Janet Grischy's image for:
"Astronomy what is the Sun and what is it Made of"
Image by: 

The sun is the nearest star to Earth, and the source of the energy that powers life on Earth. It is made mostly of hydrogen and helium, the predominant building blocks of the universe, glowing with inconceivable heat. The sun may be 5,600 degrees Celsius at the surface, and 15,000,000 degrees C. at the core.

Like all the stars, our sun was born in the collapse of a cloud of gas and dust. The Earth was made with it, and all the other planets were formed out of the same dust and gas.

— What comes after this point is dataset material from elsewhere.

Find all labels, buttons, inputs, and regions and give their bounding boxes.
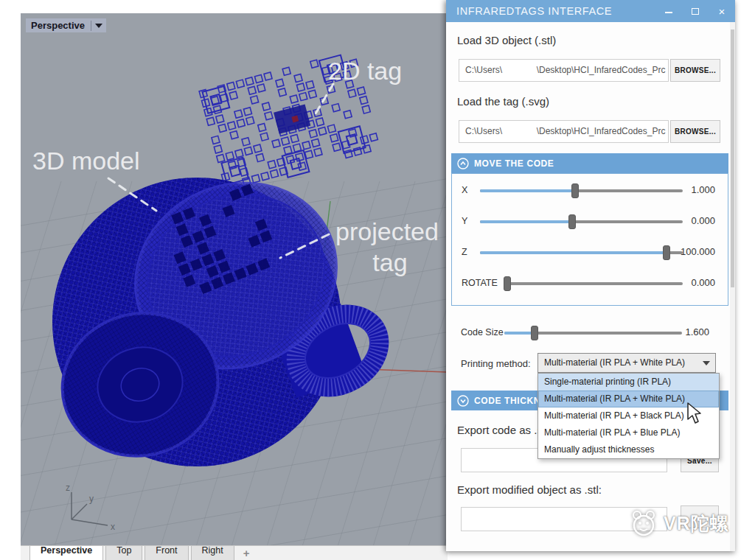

The cloud shrank, coming together under the influence of its own gravity, and as it coalesced the hydrogen molecules within it were shoved together. Their collisions began to heat the mass.

Then hydrogen began to be converted to helium in the heat and pressure, four atoms of hydrogen joining to become one of helium, losing energy as they fused. The lost energy was emitted as a photon, a gamma ray, and millions of gamma rays at once began to migrate to the outside of the proto-star. When they reached the surface, they became visible light. The sun began to shine.

The sun has been shining for five billion years. The fusion reactions that power it have continued all that time, and are likely to continue for five or six billion more years. Then the hydrogen fuel will be gone. Our ancient sun will swell, and engulf Mercury, Venus, and the roasted Earth. Our seas will dry, our atmosphere will boil away. By then our descendants, or whoever replaces them, will have had to find homes on outer moons or circling other stars.

But the red giant sun will not be dead yet. Within its red shell the core will again fall in upon itself. New reactions will begin in the density of the core, and new elements will be created. Carbon will be made from helium, and oxygen from carbon, in the slowly dying sun.

When the last fuel is gone, the sun will slowly pulsate, to beats that each last a few thousand years, and then spew its last atmosphere into space in shells of glowing gas called planetary nebulae. But, odds are, no planets will be left. Astronomers see many of these nebulae in their telescopes, quite near us in galactic terms; they are the last signals of former suns. Our sun will be an ultra-dense white dwarf then, cooling to its final extinction as a lightless black dwarf.

Meanwhile, the sun is the star that gives us life, and gives life to all of earth. The energy it liberates from the nuclear fusion of the lightest and commonest elements in existence powers virtually every reaction, grows every plant, and pulls the water up into the clouds to fall as cooling rain.